(Stored items)
++++++++++++++++++++

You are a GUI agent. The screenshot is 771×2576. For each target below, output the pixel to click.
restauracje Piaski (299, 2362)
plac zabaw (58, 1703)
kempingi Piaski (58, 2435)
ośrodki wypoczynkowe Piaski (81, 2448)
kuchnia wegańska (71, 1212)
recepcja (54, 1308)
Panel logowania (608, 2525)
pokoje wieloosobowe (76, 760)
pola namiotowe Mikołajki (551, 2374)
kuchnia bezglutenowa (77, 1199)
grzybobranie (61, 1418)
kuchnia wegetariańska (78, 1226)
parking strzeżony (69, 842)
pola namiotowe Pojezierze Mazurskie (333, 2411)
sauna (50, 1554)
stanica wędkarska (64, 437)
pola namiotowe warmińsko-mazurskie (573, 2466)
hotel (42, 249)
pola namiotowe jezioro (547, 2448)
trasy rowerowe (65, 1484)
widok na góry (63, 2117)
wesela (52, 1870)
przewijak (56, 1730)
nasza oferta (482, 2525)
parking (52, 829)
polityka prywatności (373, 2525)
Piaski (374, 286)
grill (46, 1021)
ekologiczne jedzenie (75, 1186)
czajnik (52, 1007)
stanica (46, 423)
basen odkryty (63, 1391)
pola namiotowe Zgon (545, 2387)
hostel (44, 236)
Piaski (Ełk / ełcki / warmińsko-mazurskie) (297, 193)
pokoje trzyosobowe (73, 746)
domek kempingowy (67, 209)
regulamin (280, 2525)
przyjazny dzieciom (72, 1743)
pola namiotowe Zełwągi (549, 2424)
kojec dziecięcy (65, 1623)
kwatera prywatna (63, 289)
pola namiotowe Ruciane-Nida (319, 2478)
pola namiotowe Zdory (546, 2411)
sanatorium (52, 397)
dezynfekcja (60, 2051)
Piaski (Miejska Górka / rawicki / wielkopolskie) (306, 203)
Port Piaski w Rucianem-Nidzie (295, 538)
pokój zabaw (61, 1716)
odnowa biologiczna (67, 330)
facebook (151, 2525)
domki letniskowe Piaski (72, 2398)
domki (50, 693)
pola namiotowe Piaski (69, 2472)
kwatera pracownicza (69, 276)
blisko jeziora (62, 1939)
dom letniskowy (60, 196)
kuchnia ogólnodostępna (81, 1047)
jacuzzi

++++++++++++++++++++

## Required action
Reproduce the data exactly, character for character.

## Exercise result
You are a GUI agent. The screenshot is 771×2576. For each target below, output the pixel to click.
restauracje Piaski (299, 2362)
plac zabaw (58, 1703)
kempingi Piaski (58, 2435)
ośrodki wypoczynkowe Piaski (81, 2448)
kuchnia wegańska (71, 1212)
recepcja (54, 1308)
Panel logowania (608, 2525)
pokoje wieloosobowe (76, 760)
pola namiotowe Mikołajki (551, 2374)
kuchnia bezglutenowa (77, 1199)
grzybobranie (61, 1418)
kuchnia wegetariańska (78, 1226)
parking strzeżony (69, 842)
pola namiotowe Pojezierze Mazurskie (333, 2411)
sauna (50, 1554)
stanica wędkarska (64, 437)
pola namiotowe warmińsko-mazurskie (573, 2466)
hotel (42, 249)
pola namiotowe jezioro (547, 2448)
trasy rowerowe (65, 1484)
widok na góry (63, 2117)
wesela (52, 1870)
przewijak (56, 1730)
nasza oferta (482, 2525)
parking (52, 829)
polityka prywatności (373, 2525)
Piaski (374, 286)
grill (46, 1021)
ekologiczne jedzenie (75, 1186)
czajnik (52, 1007)
stanica (46, 423)
basen odkryty (63, 1391)
pola namiotowe Zgon (545, 2387)
hostel (44, 236)
Piaski (Ełk / ełcki / warmińsko-mazurskie) (297, 193)
pokoje trzyosobowe (73, 746)
domek kempingowy (67, 209)
regulamin (280, 2525)
przyjazny dzieciom (72, 1743)
pola namiotowe Zełwągi (549, 2424)
kojec dziecięcy (65, 1623)
kwatera prywatna (63, 289)
pola namiotowe Ruciane-Nida (319, 2478)
pola namiotowe Zdory (546, 2411)
sanatorium (52, 397)
dezynfekcja (60, 2051)
Piaski (Miejska Górka / rawicki / wielkopolskie) (306, 203)
Port Piaski w Rucianem-Nidzie (295, 538)
pokój zabaw (61, 1716)
odnowa biologiczna (67, 330)
facebook (151, 2525)
domki letniskowe Piaski (72, 2398)
domki (50, 693)
pola namiotowe Piaski (69, 2472)
kwatera pracownicza (69, 276)
blisko jeziora (62, 1939)
dom letniskowy (60, 196)
kuchnia ogólnodostępna (81, 1047)
jacuzzi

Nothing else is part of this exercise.